Zu Fuß durfen Einheimische wie Auswärtige gestern erkunden und ausprobieren, wie belastbar die umgestaltetet Poststraße in Winsen ist. Viele Firmen, aber auch Jugendtreff und Bücherei waren mit Ständen vertreten, die Geschäfte lockten beim verkaufsoffenen Sonntag mit besonderen Angeboten, es gab ein breites gastronomisches Angebot und auf diversen Bühnen bunte Unterhaltung. Die Regenschauer beeindruckten das Publikum kaum.

"Toll für Winsen, die Parkplätze lassen sich gut befahren", sagt Fleischermeister Heiner Kleinschmidt zur neuen Poststraße. Für den Autoverkehr werde es aber schwieriger. Auch der Südwinser Ewald Grezios ist zufrieden mit den schön gestalteten Fußwegen und der neuen Beleuchtung. Gespannt ist er, wie künftig die Fahrradfahrer klarkommen. "Radfahren auf der Straße ist lebensgefährlich", stellt Brunhilde Thießen fest und spricht von Katastrophe. Auch Bodo Thielke sieht die Radfahrer auf der Fahrbahn in Gefahr. "Die Verkehrsführung ist gewöhnungsbedürftig", sagte er.

In die Zukunft blickte Sparkassenchef Axel Lohöfener und erläuterte Interessierten vor der Baustelle, wie die künftige Filiale aussehen wird, die Anfang Dezember bezogen werden soll: fast weißer Putz, viel Glas, eingefasst in Klinker. Auf dem Außengelände 27 Parkplätze und kleinkronige Bäume, damit der zweigeschossige Bau mit 1500 Quadratmetern Nutzfläche nicht komplett verschwindet.

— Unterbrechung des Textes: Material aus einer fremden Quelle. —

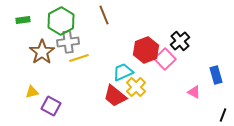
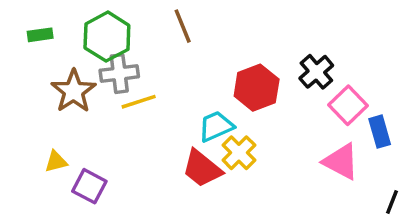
pink square: (165, 59) -> (348, 105), moved
pink triangle: (194, 92) -> (341, 162), size x1.6

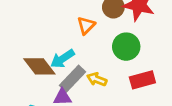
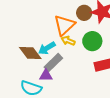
orange triangle: (86, 25) -> (64, 25), size x1.6
yellow arrow: (97, 79) -> (68, 41), moved

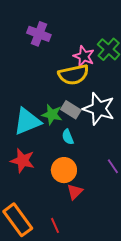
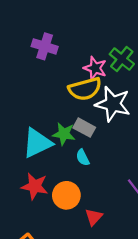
white star: (99, 109) -> (113, 104), moved
orange circle: (64, 170) -> (66, 195), moved

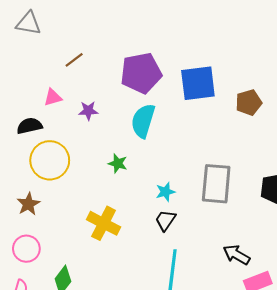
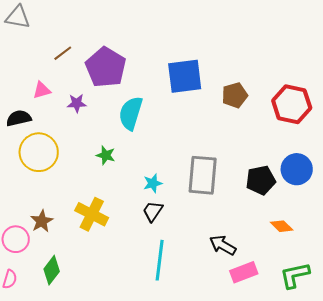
purple pentagon: (141, 73) -> (106, 67), moved, turned -30
brown star: (28, 204) -> (42, 221), moved

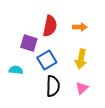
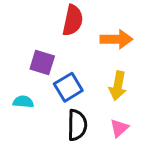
red semicircle: (50, 26) -> (73, 20), moved
orange arrow: (80, 27) -> (116, 39), size x1.5

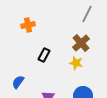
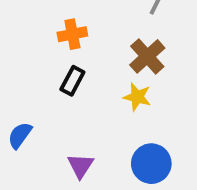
orange cross: (28, 25) -> (72, 34), moved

Er war nicht extra zur Einweihung der Poststraße nach Winsen gekommen, aber den weitesten Anreiseweg hatte er bestimmt. Denn Karim Selin wohnt in Kairo, zurzeit macht er in Wolthausen Urlaub und war mit Claus-Dieter Schmidt nach Winsen gefahren. 30 Jahre hat der 76-jährige Ägypter als Navigator für die Lufthansa gearbeitet. Als Ausgleich zum quirligen Kairo suchte er für den Urlaub ein ruhiges Plätzen und fand Wolthausen, wo er sich schon zum dritten Mal erholt.